▶ _What you will do_
Your reply should be a single number, the count of lines in the records that contain the string "ship".

▶ _Data for analysis_
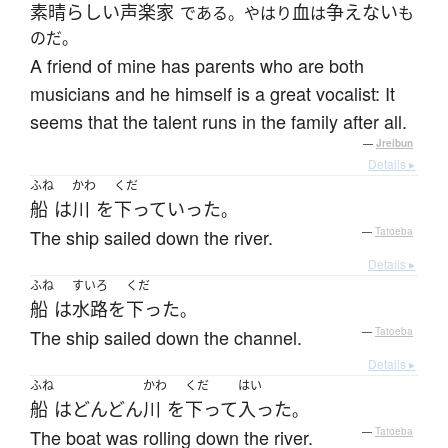
素晴らしい
声楽家
血
争えない
である。やはり
は
も
のだ。
A friend of mine has parents who are both
musicians and he himself is a great vocalist: It
seems that the talent runs in the family after all.
—
Jreibun
Details ▸
ふね
かわ
くだ
船
は
川
を
下って
いった
。
The ship sailed down the river.
—
Tatoeba
Details ▸
ふね
すいろ
くだ
船
は
水路
を
下った
。
The ship sailed down the channel.
—
Tatoeba
Details ▸
ふね
かわ
くだ
はい
船
は
どんどん
川
を
下って
入った
。
The boat was rolling down the river.
—
Tatoeba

▶ _Your solution_
2